Banlieues : " la seule « réponse pénale » risque d’être inefficiente si on minimise les moyens de l’action publique dans les domaines de l’éducation et de l’emploi"

mercredi 19 septembre 2007.
 

Bandes. Pour le sociologue Nasser Demiati, le traitement judiciaire de ce type de phénomènes sera inefficace s’il n’est pas accompagné d’une réponse sociale.

Un rapport de la direction centrale des renseignements généraux de juillet 2007, publié par le Monde, fait état d’une augmentation de 29 % des affrontements entre bandes sur les cinq premiers mois de l’année. Le document insiste également sur « le danger de l’éventuelle fusion entre deux phénomènes a priori distincts de replis communautaires et d’activité délinquante ». Ce point de vue policier est battu en brèche par le sociologue Nasser Demiati, responsable de l’action éducative de la ville de Grigny (91) et membre du groupe Clarifier le débat sur la sécurité (CLARIS), qui travaille actuellement sur l’éducation populaire et la question ethnique.

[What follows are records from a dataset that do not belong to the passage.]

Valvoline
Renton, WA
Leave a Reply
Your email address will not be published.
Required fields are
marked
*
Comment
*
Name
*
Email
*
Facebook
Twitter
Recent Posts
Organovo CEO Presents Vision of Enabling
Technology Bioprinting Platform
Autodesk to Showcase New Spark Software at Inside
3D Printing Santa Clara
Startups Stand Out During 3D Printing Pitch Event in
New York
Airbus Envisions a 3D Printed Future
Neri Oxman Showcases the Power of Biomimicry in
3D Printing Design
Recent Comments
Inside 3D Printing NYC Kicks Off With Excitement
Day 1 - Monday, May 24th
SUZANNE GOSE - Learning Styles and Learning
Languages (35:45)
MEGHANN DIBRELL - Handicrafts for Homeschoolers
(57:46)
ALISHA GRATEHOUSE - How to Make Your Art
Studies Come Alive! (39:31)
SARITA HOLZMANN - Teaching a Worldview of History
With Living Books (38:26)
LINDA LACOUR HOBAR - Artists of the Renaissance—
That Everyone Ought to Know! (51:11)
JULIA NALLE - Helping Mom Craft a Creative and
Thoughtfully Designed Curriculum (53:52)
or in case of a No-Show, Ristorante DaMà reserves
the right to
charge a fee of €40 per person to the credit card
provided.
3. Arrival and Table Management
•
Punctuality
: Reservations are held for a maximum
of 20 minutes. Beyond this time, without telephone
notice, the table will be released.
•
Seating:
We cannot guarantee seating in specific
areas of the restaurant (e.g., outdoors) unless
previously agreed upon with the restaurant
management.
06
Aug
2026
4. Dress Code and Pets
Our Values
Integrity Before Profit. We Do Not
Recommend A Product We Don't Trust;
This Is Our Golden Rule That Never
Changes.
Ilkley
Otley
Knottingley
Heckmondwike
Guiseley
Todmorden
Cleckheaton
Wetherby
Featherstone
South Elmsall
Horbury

Selon un rapport des RG de juillet 2007, les affrontements entre bandes seraient en recrudescence. Percevez-vous cette évolution ?

Nasser Demiati. J’aimerais d’abord mettre en garde contre les généralisations hâtives sur les banlieues ou sur tout phénomène de société. En tant qu’observateur de certains quartiers, je n’ai aucun élément pour avancer une quelconque évolution d’une année sur l’autre. Il faudrait pour cela déjà déconstruire ce qu’on entend par « affrontement », « bandes », etc., puis élaborer des indicateurs pertinents pour enfin poser une analyse rigoureuse de ce type de déviance.

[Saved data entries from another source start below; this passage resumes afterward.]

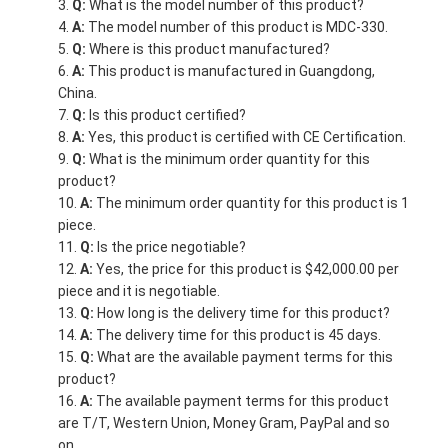
Q:
What is the model number of this product?
A:
The model number of this product is MDC-330.
Q:
Where is this product manufactured?
A:
This product is manufactured in Guangdong,
China.
Q:
Is this product certified?
A:
Yes, this product is certified with CE Certification.
Q:
What is the minimum order quantity for this
product?
A:
The minimum order quantity for this product is 1
piece.
Q:
Is the price negotiable?
A:
Yes, the price for this product is $42,000.00 per
piece and it is negotiable.
Q:
How long is the delivery time for this product?
A:
The delivery time for this product is 45 days.
Q:
What are the available payment terms for this
product?
A:
The available payment terms for this product
are T/T, Western Union, Money Gram, PayPal and so
on.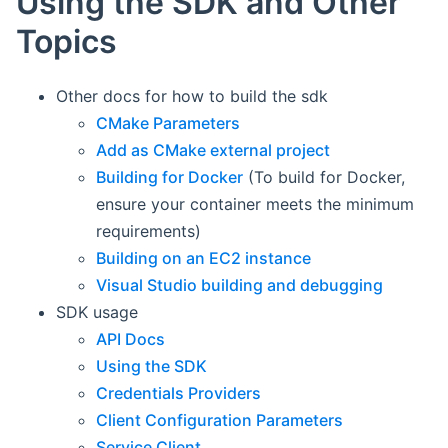
Using the SDK and Other
Topics
Other docs for how to build the sdk
CMake Parameters
Add as CMake external project
Building for Docker
(To build for Docker,
ensure your container meets the minimum
requirements)
Building on an EC2 instance
Visual Studio building and debugging
SDK usage
API Docs
Using the SDK
Credentials Providers
Client Configuration Parameters
Service Client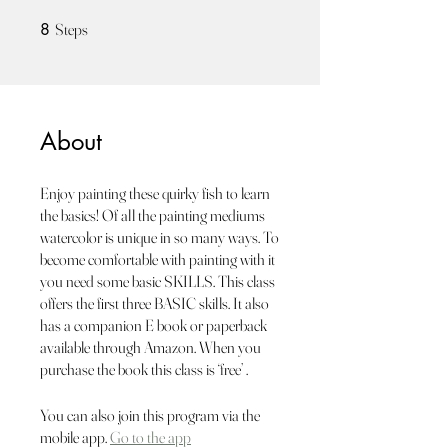
8 Steps
8
Steps
About
Enjoy painting these quirky fish to learn
the basics! Of all the painting mediums
watercolor is unique in so many ways. To
become comfortable with painting with it
you need some basic SKILLS. This class
offers the first three BASIC skills. It also
has a companion E book or paperback
available through Amazon. When you
purchase the book this class is ‘free’ .
You can also join this program via the
mobile app.
Go to the app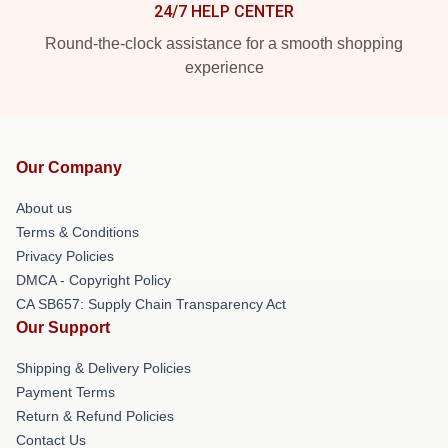
24/7 HELP CENTER
Round-the-clock assistance for a smooth shopping
experience
Our Company
About us
Terms & Conditions
Privacy Policies
DMCA - Copyright Policy
CA SB657: Supply Chain Transparency Act
Our Support
Shipping & Delivery Policies
Payment Terms
Return & Refund Policies
Contact Us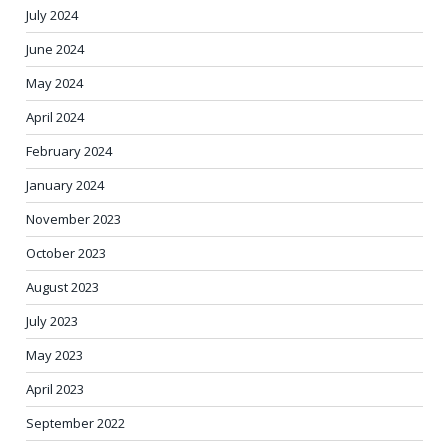
July 2024
June 2024
May 2024
April 2024
February 2024
January 2024
November 2023
October 2023
August 2023
July 2023
May 2023
April 2023
September 2022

Avez-vous des indices corroborant une « ethnicisation » des bandes et une fusion entre les phénomènes des « replis communautaire et d’activité délinquante », comme le suggère ce rapport ?

Nasser Demiati. On ne peut pas parler d’« ethnicisation » des bandes, et encore moins de « repli communautaire », dans le contexte urbain actuel. Il s’agit d’une question de bon sens. Ces jeunes viennent des quartiers populaires. Si vous regardez d’un peu plus près la composition démographique de ces « zones urbaines », elles concentrent les familles étrangères et d’origine étrangère incapables de se loger ailleurs en raison de leur situation socio-économique.

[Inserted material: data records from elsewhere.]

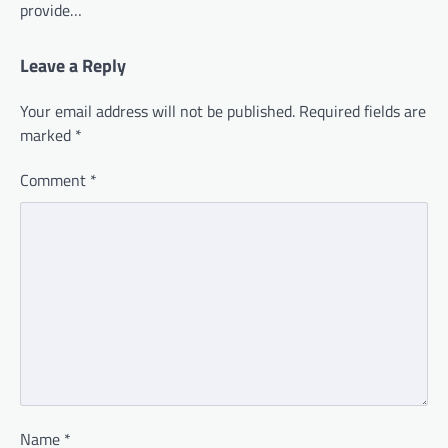
provide…
Leave a Reply
Your email address will not be published.
Required fields are
marked
*
Comment
*
Name
*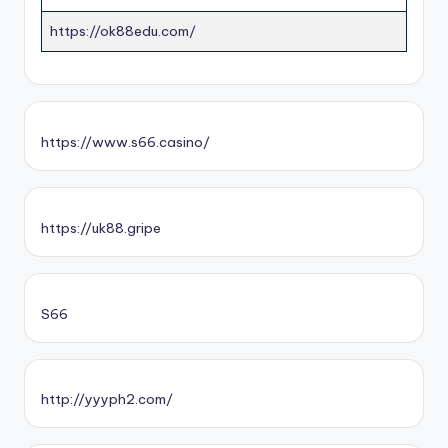
https://ok88edu.com/
https://www.s66.casino/
https://uk88.gripe
S66
http://yyyph2.com/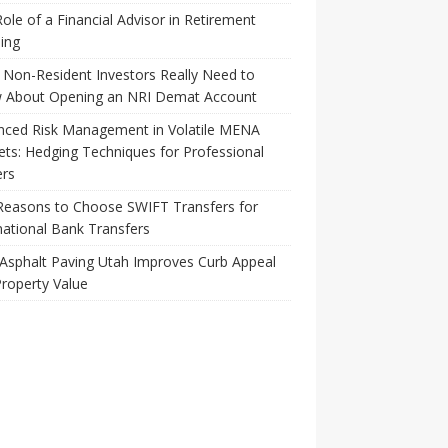
ole of a Financial Advisor in Retirement
ing
Non-Resident Investors Really Need to
 About Opening an NRI Demat Account
nced Risk Management in Volatile MENA
ts: Hedging Techniques for Professional
ers
Reasons to Choose SWIFT Transfers for
national Bank Transfers
Asphalt Paving Utah Improves Curb Appeal
roperty Value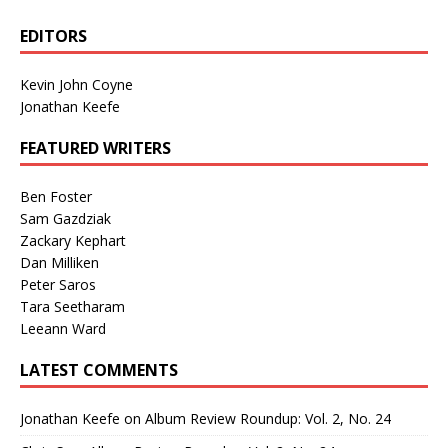
EDITORS
Kevin John Coyne
Jonathan Keefe
FEATURED WRITERS
Ben Foster
Sam Gazdziak
Zackary Kephart
Dan Milliken
Peter Saros
Tara Seetharam
Leeann Ward
LATEST COMMENTS
Jonathan Keefe
on
Album Review Roundup: Vol. 2, No. 24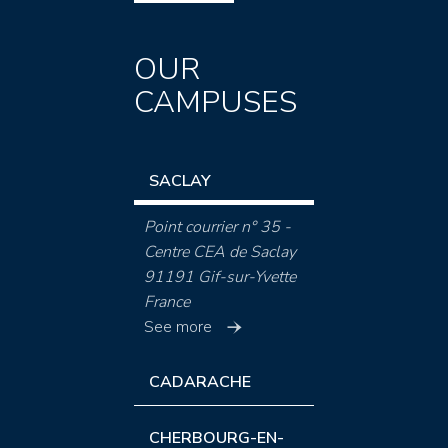
OUR
CAMPUSES
SACLAY
Point courrier n° 35 -
Centre CEA de Saclay
91191 Gif-sur-Yvette
France
See more
CADARACHE
CHERBOURG-EN-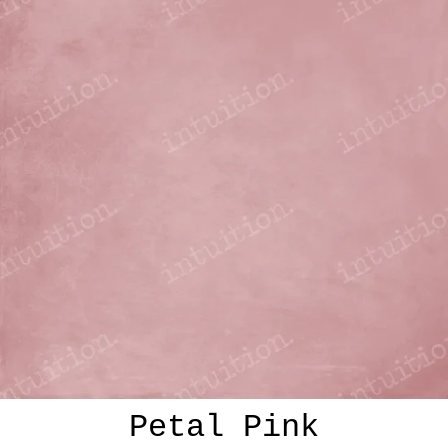
Petal Pink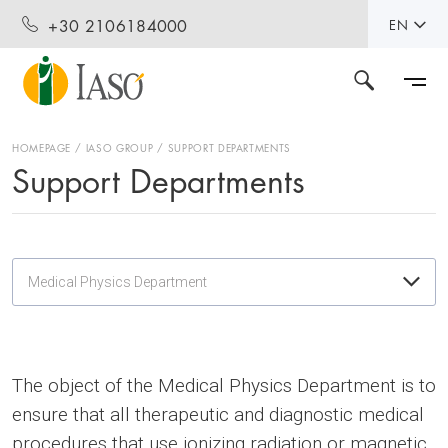
+30 2106184000
EN
HOMEPAGE
IASO GROUP
SUPPORT DEPARTMENTS
Support Departments
Medical Physics Department
The object of the Medical Physics Department is to
ensure that all therapeutic and diagnostic medical
procedures that use ionizing radiation or magnetic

Les récents affrontements entre bandes en plein coeur de Paris ont retenu l’attention des médias. Y a-t-il une inflation médiatique disproportionnée sur ce sujet ?

Nasser Demiati. Le problème, c’est que les médias ont une fâcheuse tendance à considérer comme nouveaux des phénomènes qui existent depuis longtemps. Pour les bandes, on pourrait remonter jusqu’au Paris de la Belle Époque, où régnaient ceux qu’on appelait à ce moment-là les « Apaches », des bandes de jeunes des quartiers périphériques de la capitale, et qui ont défrayé la chronique. On pourrait aussi évoquer les Blousons noirs dans les années soixante ou, plus proches de nous encore, les Zoulous. Mais il s’agit là encore une fois d’idées reçues sur des banlieues qui seraient en proie à d’incessantes violences qui ne font qu’attiser la peur des « jeunes de cités ».

Le procureur général de Paris, Laurent Le Mesle, a annoncé « une réponse pénale plus ferme ». Comment ces discours de fermeté sont-ils perçus par les bandes ?

Nasser Demiati. Il faudrait leur poser la question ! Pour ma part, je crois sincèrement que la seule « réponse pénale » risque d’être inefficiente si on minimise les moyens de l’action publique dans les domaines de l’éducation et de l’emploi. En effet, le traitement judiciaire ne peut remplacer à lui seul les politiques sociales, les dispositifs locaux de prévention et les mesures d’insertion professionnelle.